1. Do you care about your health ? How?
2. Do you always eat healthy food?
3. Do you eat a lot of vegetables and fruits ?
4. Do you often eat fruits?
5. Do you drink a lot of alcohol?
6. Do you often eat junk food ?
7. Do you smoke ?
8. Have you ever been on a diet ?
9. How do you spend your free time?
10. Do you do any sport? What sport?
11. Do you exercise ? If so, what kind of exercise do you do?
12. Are you muscular ?
13. Do you have a good physical condition ?
14. Are you a member of a fitness club?
15. Do you often catch a cold ?
16. Do you take medicine when you catch a cold?
17. Do you take a lot of medicine?
18. Do you often take pain-killers ?
19. Do you have regular medical check-ups ?
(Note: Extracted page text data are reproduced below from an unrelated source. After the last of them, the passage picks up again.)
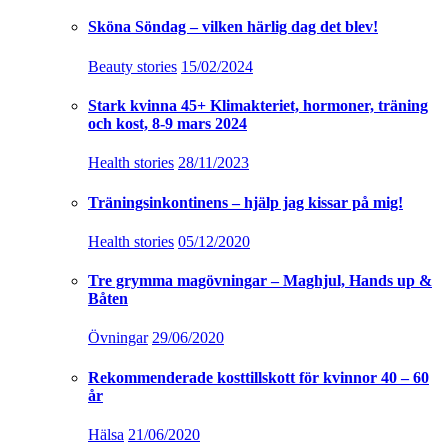
Sköna Söndag – vilken härlig dag det blev!
Beauty stories
15/02/2024
Stark kvinna 45+ Klimakteriet, hormoner, träning
och kost, 8-9 mars 2024
Health stories
28/11/2023
Träningsinkontinens – hjälp jag kissar på mig!
Health stories
05/12/2020
Tre grymma magövningar – Maghjul, Hands up &
Båten
Övningar
29/06/2020
Rekommenderade kosttillskott för kvinnor 40 – 60
år
Hälsa
21/06/2020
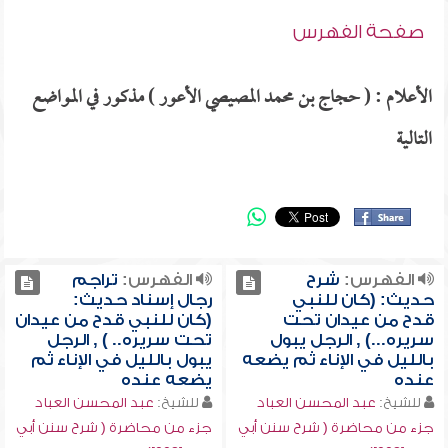
صفحة الفهرس
الأعلام : ( حجاج بن محمد المصيصي الأعور ) مذكور في المواضع
التالية
الفهرس:
شرح
الفهرس:
تراجم
حديث: (كان للنبي
رجال إسناد حديث:
قدح من عيدان تحت
(كان للنبي قدح من عيدان
سريره...) , الرجل يبول
تحت سريره.. ) , الرجل
بالليل في الإناء ثم يضعه
يبول بالليل في الإناء ثم
عنده
يضعه عنده
للشيخ:
عبد المحسن العباد
للشيخ:
عبد المحسن العباد
جزء من محاضرة ( شرح سنن أبي
جزء من محاضرة ( شرح سنن أبي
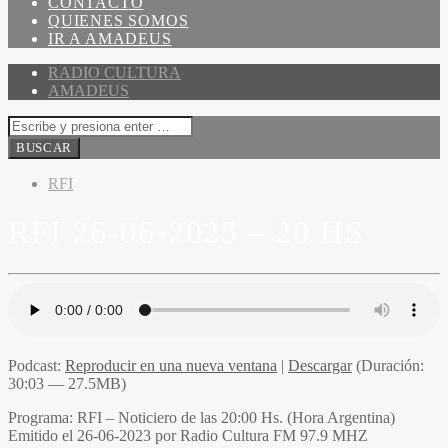
CONTACTO
QUIENES SOMOS
IR A AMADEUS
RADIO CULTURA
AMADEUS
RFI
RFI 26-06-2023 – 20 HS
Podcast:
Reproducir en una nueva ventana
|
Descargar
(Duración:
30:03 — 27.5MB)
Programa
: RFI – Noticiero de las 20:00 Hs. (Hora Argentina)
Emitido
el 26-06-2023 por Radio Cultura FM 97.9 MHZ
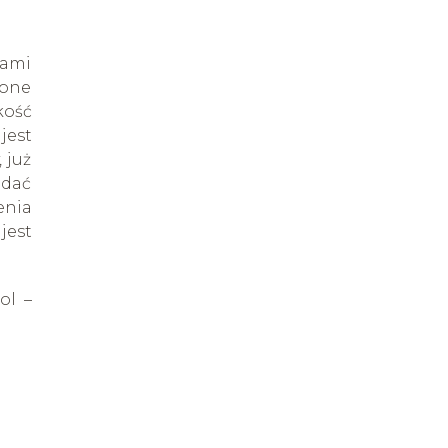
dami
żone
kość
jest
 już
ddać
enia
jest
ol –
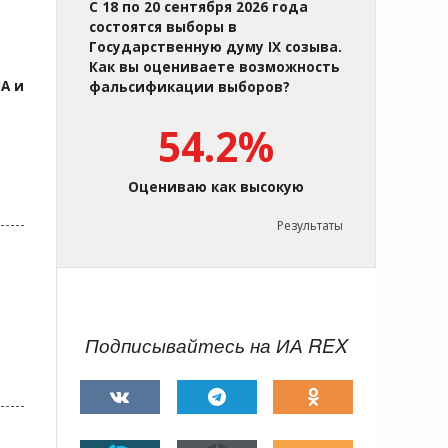
С 18 по 20 сентября 2026 года
состоятся выборы в
Государственную думу IX созыва.
Как вы оцениваете возможность
А и
фальсификации выборов?
54.2%
Оцениваю как высокую
Результаты
Подписывайтесь на ИА REX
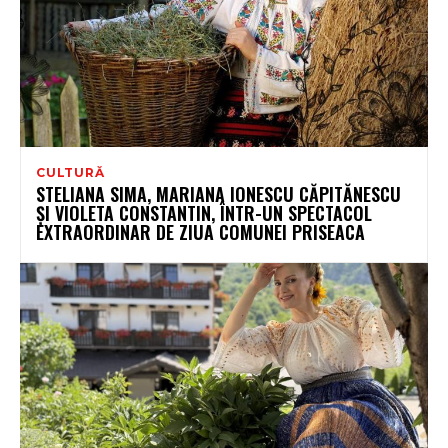
CULTURĂ
STELIANA SIMA, MARIANA IONESCU CĂPITĂNESCU
ȘI VIOLETA CONSTANTIN, ÎNTR-UN SPECTACOL
EXTRAORDINAR DE ZIUA COMUNEI PRISEACA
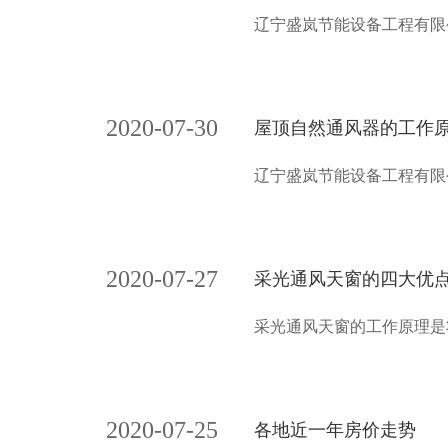
辽宁盛岚节能设备工程有限
2020-07-30
屋顶自然通风器的工作
辽宁盛岚节能设备工程有限
2020-07-27
采光通风天窗的四大优
采光通风天窗的工作原理是
2020-07-25
各地近一年房价走势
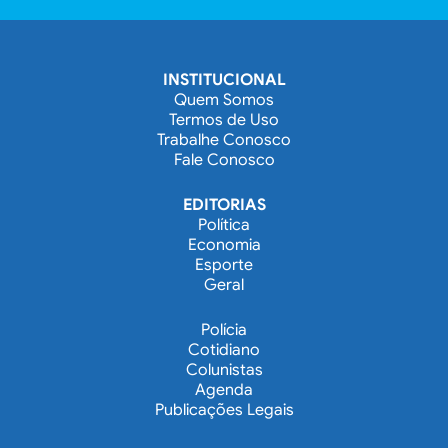
INSTITUCIONAL
Quem Somos
Termos de Uso
Trabalhe Conosco
Fale Conosco
EDITORIAS
Política
Economia
Esporte
Geral
Polícia
Cotidiano
Colunistas
Agenda
Publicações Legais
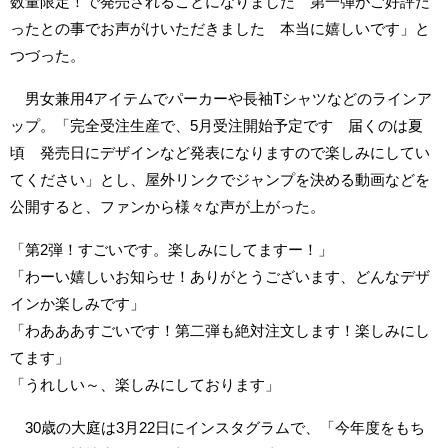
数量限定！で発売されることになりました 第一弾がご好評だ
ったとの事でお声がけいただきました 本当に嬉しいです」と
つづった。
男女兼用4アイテムでパーカーや長袖Tシャツなどのラインア
ップ。「完全受注生産で、5月受注開始予定です 届くのは夏
頃 発売日にデザインなど発表になりますので楽しみにしてい
てください」とし、屋外リンクでジャンプを決める動画などを
公開すると、ファンから様々な声が上がった。
「第2弾！すごいです。楽しみにしてますー！」
「わーい嬉しいお知らせ！ありがとうございます、どんなデザ
インか楽しみです」
「わあああすごいです！第二弾も絶対注文します！楽しみにし
てます」
「うれしい～、楽しみにしております」
30歳の大庭は3月22日にインスタグラムで、「今年度をもち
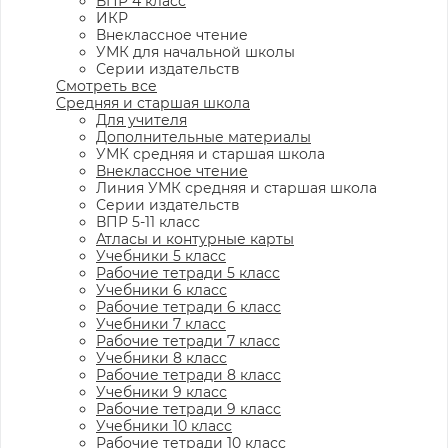
ВПР 4 класс
ИКР
Внеклассное чтение
УМК для начальной школы
Серии издательств
Смотреть все
Средняя и старшая школа
Для учителя
Дополнительные материалы
УМК средняя и старшая школа
Внеклассное чтение
Линия УМК средняя и старшая школа
Серии издательств
ВПР 5-11 класс
Атласы и контурные карты
Учебники 5 класс
Рабочие тетради 5 класс
Учебники 6 класс
Рабочие тетради 6 класс
Учебники 7 класс
Рабочие тетради 7 класс
Учебники 8 класс
Рабочие тетради 8 класс
Учебники 9 класс
Рабочие тетради 9 класс
Учебники 10 класс
Рабочие тетради 10 класс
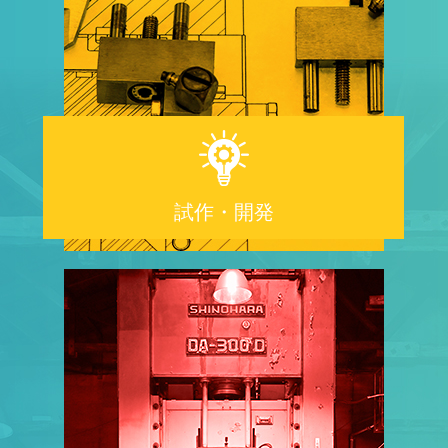
試作・開発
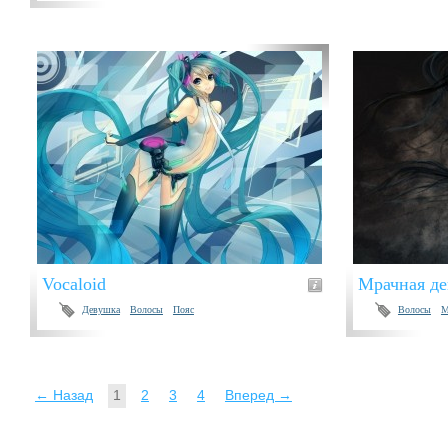
Vocaloid
Мрачная д
Девушка
Волосы
Пояс
Волосы
М
← Назад
1
2
3
4
Вперед →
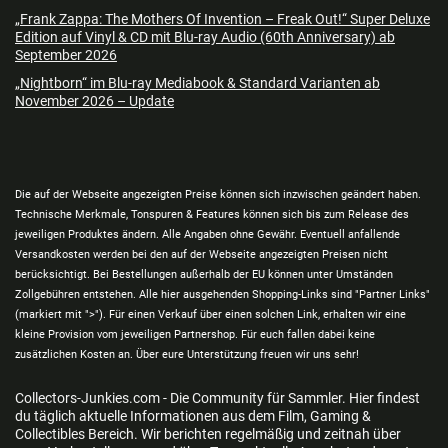
„Frank Zappa: The Mothers Of Invention – Freak Out!“ Super Deluxe
Edition auf Vinyl & CD mit Blu-ray Audio (60th Anniversary) ab
September 2026
„Nightborn“ im Blu-ray Mediabook & Standard Varianten ab
November 2026 – Update
Die auf der Webseite angezeigten Preise können sich inzwischen geändert haben.
Technische Merkmale, Tonspuren & Features können sich bis zum Release des
jeweiligen Produktes ändern. Alle Angaben ohne Gewähr. Eventuell anfallende
Versandkosten werden bei den auf der Webseite angezeigten Preisen nicht
berücksichtigt. Bei Bestellungen außerhalb der EU können unter Umständen
Zollgebühren entstehen. Alle hier ausgehenden Shopping-Links sind "Partner Links"
(markiert mit ">"). Für einen Verkauf über einen solchen Link, erhalten wir eine
kleine Provision vom jeweiligen Partnershop. Für euch fallen dabei keine
zusätzlichen Kosten an. Über eure Unterstützung freuen wir uns sehr!
Collectors-Junkies.com - Die Community für Sammler. Hier findest
du täglich aktuelle Informationen aus dem Film, Gaming &
Collectibles Bereich. Wir berichten regelmäßig und zeitnah über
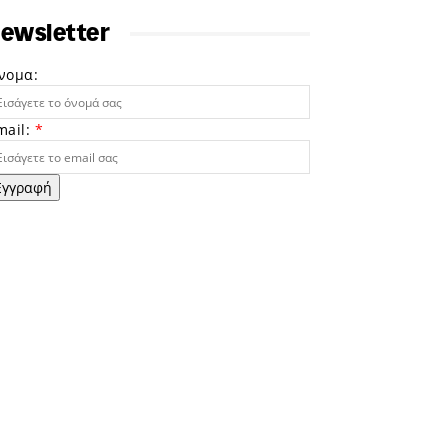
ewsletter
νομα:
mail:
*
Εγγραφή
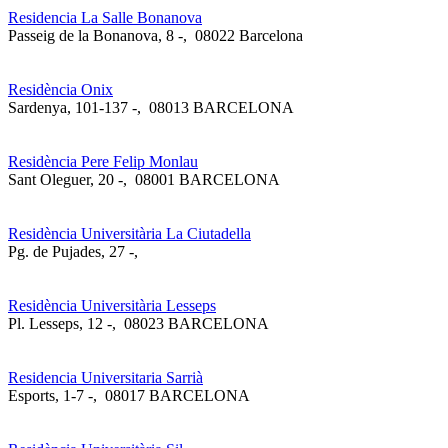
Residencia La Salle Bonanova
Passeig de la Bonanova, 8 -
,
08022 Barcelona
Residència Onix
Sardenya, 101-137 -
,
08013 BARCELONA
Residència Pere Felip Monlau
Sant Oleguer, 20 -
,
08001 BARCELONA
Residència Universitària La Ciutadella
Pg. de Pujades, 27 -
,
Residència Universitària Lesseps
Pl. Lesseps, 12 -
,
08023 BARCELONA
Residencia Universitaria Sarrià
Esports, 1-7 -
,
08017 BARCELONA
20. How often do you visit a dentist?
21. Have you ever had braces on your teeth?
22. Do you suffer from headaches ?
23. Do you suffer from backaches ?
24. Do you suffer from any other aches?
25. Do you suffer from allergies ?
26. Have you ever been to hospital? If so, what happened?
27. Have you ever lost consciousness ?
28. How long do you normally sleep at night?
29. Do you take naps during the day?
30. Do you suffer from insomnia ?
31. Do you often have to take sleeping pills ?
32. Have you ever broken a bone ?
33. Have you ever sprained a joint ?
34. Have you ever had a serious accident ? What happened?
35. Do you know your blood group ?
36. Have you ever donated blood ?
37. Have you ever donated marrow ?
38. Do you live in a big city or in a village?
39. (If you live in a big city) Is there high air pollution in your city?
40. What kind of air pollution is harmful to people’s health?
41. Do you have a lot of stress in your life?
42. What do you do to relax after a stressful day?
43. Are you afraid of getting old?
44. What do you think about alternative medicine ?
45. Have you ever tried alternative medicine?
46. What are the most dangerous diseases of our times?